[Data records]
★ ★ ★ ★
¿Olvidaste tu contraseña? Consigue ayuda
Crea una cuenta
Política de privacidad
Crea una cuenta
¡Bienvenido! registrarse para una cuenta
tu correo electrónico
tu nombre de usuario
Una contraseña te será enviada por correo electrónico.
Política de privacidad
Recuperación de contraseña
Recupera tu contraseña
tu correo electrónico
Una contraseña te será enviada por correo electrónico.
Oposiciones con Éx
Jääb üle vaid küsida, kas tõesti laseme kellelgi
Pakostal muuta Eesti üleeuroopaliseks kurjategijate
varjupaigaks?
★ ★ ★ ★
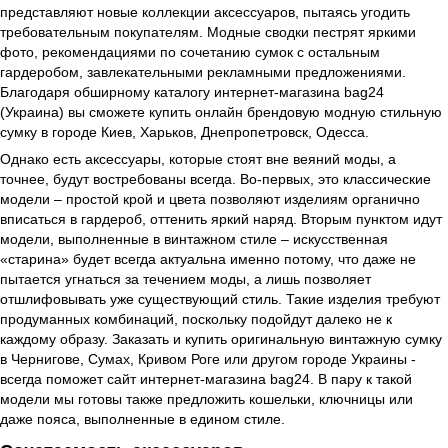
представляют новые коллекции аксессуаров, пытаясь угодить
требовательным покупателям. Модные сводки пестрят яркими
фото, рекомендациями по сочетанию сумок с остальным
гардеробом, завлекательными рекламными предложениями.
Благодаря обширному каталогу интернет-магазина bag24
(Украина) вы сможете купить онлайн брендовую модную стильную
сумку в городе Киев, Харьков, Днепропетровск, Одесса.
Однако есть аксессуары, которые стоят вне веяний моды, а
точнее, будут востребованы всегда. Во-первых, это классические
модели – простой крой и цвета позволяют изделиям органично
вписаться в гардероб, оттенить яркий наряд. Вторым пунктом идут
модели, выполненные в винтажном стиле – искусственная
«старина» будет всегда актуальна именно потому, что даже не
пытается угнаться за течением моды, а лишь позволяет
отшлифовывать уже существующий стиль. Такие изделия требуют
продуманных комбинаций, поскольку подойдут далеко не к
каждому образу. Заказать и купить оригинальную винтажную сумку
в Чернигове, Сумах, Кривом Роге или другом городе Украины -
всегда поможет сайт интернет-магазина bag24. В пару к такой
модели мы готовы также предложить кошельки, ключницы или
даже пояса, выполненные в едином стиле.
★ ★ ★ ★
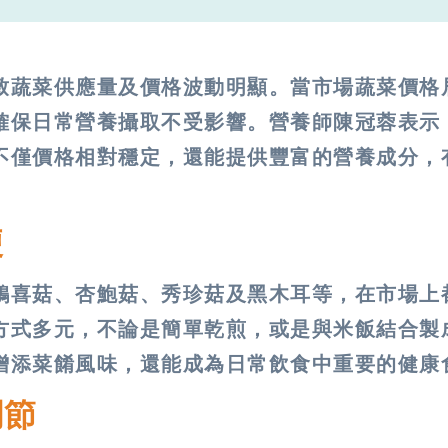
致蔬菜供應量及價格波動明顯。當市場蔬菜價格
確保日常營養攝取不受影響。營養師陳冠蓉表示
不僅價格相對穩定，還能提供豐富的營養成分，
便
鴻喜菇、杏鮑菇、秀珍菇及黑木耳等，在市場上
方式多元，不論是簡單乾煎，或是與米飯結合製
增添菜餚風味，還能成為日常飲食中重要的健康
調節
★ ★ ★ ★
Exercise description: Search the entries for the word "городе" and pick out every line that holds it.

Exercise output:
сумку в городе Киев, Харьков, Днепропетровск, Одесса.
в Чернигове, Сумах, Кривом Роге или другом городе Украины -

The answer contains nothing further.